By: Pastor Dave Hentschel
Have you ever sat and wondered why Solomon focuses on death so much in the book of Ecclesiastes? The answer is because thinking about dying means preparing how to live. In other words, there’s wisdom in knowing where you’re headed, then starting from the end and working your way backwards from there.
There’s a quote from the movie Braveheart where he says, “Every man dies. Not every man truly lives.” And so, there is a scene in the movie, where William Wallace is leading the Scottish army to fight for their freedom. But they are outnumbered and they are afraid of dying. And at this point, Braveheart says, “Will you fight.” And one soldier says, “No, we will run and we will live.” But then Braveheart says “Ay, Run, and you’ll live, at least a while. And dying in your beds, many years from now, would you be willing to trade all the days, from this day to that, for one chance, just one chance, to come back here and tell our enemies that they may take our lives [With growing excitement] but they’ll never take our freedom!”
This is exactly what Solomon is saying, to fast forward in your minds to the day when you’ll be dying in your bed. And in light of that day, what would you wish you would have done today?
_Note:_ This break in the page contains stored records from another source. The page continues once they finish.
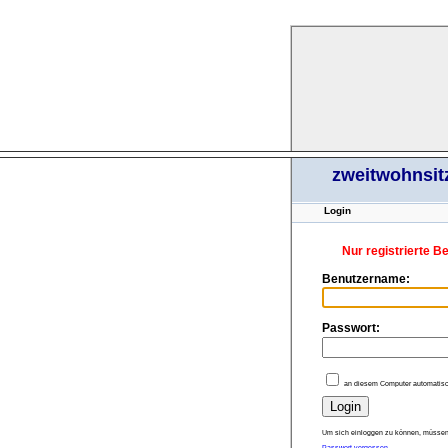
zweitwohnsit
Login
Nur registrierte B
Benutzername:
Passwort:
an diesem Computer automatisc
Um sich einloggen zu können, müssen 
Passwort vergessen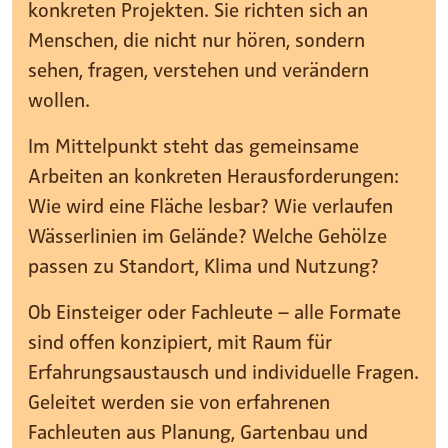
konkreten Projekten. Sie richten sich an
Menschen, die nicht nur hören, sondern
sehen, fragen, verstehen und verändern
wollen.
Im Mittelpunkt steht das gemeinsame
Arbeiten an konkreten Herausforderungen:
Wie wird eine Fläche lesbar? Wie verlaufen
Wässerlinien im Gelände? Welche Gehölze
passen zu Standort, Klima und Nutzung?
Ob Einsteiger oder Fachleute – alle Formate
sind offen konzipiert, mit Raum für
Erfahrungsaustausch und individuelle Fragen.
Geleitet werden sie von erfahrenen
Fachleuten aus Planung, Gartenbau und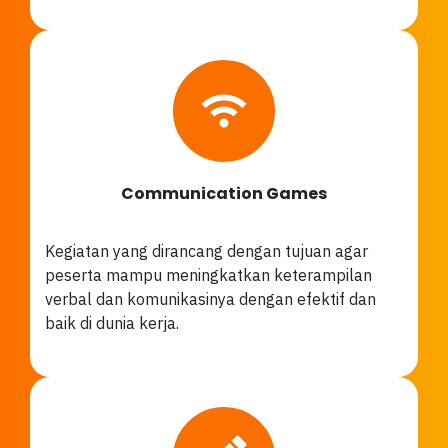
Communication Games
Kegiatan yang dirancang dengan tujuan agar
peserta mampu meningkatkan keterampilan
verbal dan komunikasinya dengan efektif dan
baik di dunia kerja.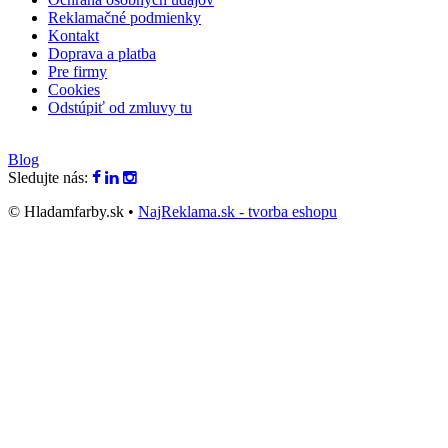
Reklamačné podmienky
Kontakt
Doprava a platba
Pre firmy
Cookies
Odstúpiť od zmluvy tu
Blog
Sledujte nás:
© Hladamfarby.sk •
NajReklama.sk - tvorba eshopu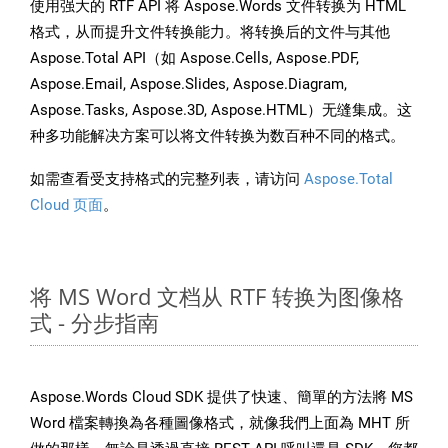
使用强大的 RTF API 将 Aspose.Words 文件转换为 HTML
格式，从而提升文件转换能力。将转换后的文件与其他
Aspose.Total API（如 Aspose.Cells, Aspose.PDF,
Aspose.Email, Aspose.Slides, Aspose.Diagram,
Aspose.Tasks, Aspose.3D, Aspose.HTML）无缝集成。这
种多功能解决方案可以将文件转换为数百种不同的格式。
如需查看受支持格式的完整列表，请访问
Aspose.Total
Cloud 页面
。
将 MS Word 文档从 RTF 转换为图像格
式 - 分步指南
Aspose.Words Cloud SDK 提供了快速、簡單的方法將 MS
Word 檔案轉換為各種圖像格式，就像我們上面為 MHT 所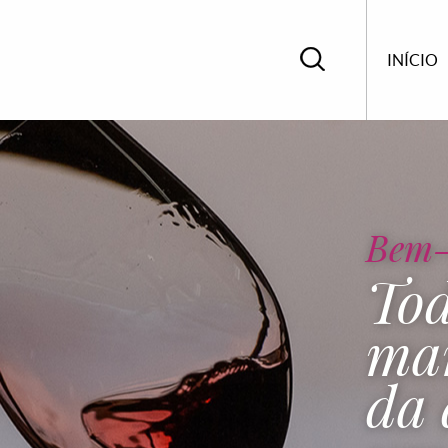
INÍCIO
Bem-
Tod
ma
da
Author David Gibson writes this, “Left to our own devices, we tend to live life forward. We plan and hope and dream of where we will be. Ecclesiastes teaches us to live life backward. To take the one thing in the future that is certain – our death – and work backward from that point into all the details and decisions and heartaches of our lives, and think about them from the perspective of the end.”[1]
So that’s the challenge that Solomon presents to us. This is what Solomon is saying in light of the certainty of death, “Live life backwards.”
Bibliography
[1]Gibson, David. Living Life Backward: How Ecclesiastes Teaches Us to Live in Light of the End. Wheaton, IL: Crossway, 2017.